RECORDED DATA START

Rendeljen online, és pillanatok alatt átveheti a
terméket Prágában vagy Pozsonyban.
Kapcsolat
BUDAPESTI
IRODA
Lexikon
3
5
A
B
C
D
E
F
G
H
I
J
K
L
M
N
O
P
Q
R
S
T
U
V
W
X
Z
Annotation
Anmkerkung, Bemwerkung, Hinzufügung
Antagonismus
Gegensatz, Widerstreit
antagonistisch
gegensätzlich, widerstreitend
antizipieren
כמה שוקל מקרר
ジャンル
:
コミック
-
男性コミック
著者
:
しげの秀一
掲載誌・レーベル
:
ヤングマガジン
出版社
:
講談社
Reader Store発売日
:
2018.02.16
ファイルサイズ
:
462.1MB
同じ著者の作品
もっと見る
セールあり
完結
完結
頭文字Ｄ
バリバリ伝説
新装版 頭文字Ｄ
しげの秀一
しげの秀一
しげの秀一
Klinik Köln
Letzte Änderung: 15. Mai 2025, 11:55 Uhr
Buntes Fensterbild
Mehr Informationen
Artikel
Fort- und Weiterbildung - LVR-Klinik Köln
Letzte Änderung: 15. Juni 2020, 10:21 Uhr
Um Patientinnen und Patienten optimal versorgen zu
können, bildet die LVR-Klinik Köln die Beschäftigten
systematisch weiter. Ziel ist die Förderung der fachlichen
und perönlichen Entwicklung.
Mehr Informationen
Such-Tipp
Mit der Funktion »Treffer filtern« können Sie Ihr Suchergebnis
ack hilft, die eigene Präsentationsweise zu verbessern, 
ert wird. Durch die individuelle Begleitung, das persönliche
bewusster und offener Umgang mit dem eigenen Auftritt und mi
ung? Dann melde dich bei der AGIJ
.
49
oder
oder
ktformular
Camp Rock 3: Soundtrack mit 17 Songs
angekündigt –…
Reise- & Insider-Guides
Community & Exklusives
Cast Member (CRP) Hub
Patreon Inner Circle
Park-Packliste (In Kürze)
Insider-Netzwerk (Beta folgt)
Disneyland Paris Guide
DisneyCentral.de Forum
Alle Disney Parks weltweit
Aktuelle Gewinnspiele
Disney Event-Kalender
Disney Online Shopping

RECORDED DATA END

EXERCISE DIRECTIONS:
Find each line in the records above that contains "Insider", and copy it.

TASK RESPONSE:
Reise- & Insider-Guides
Insider-Netzwerk (Beta folgt)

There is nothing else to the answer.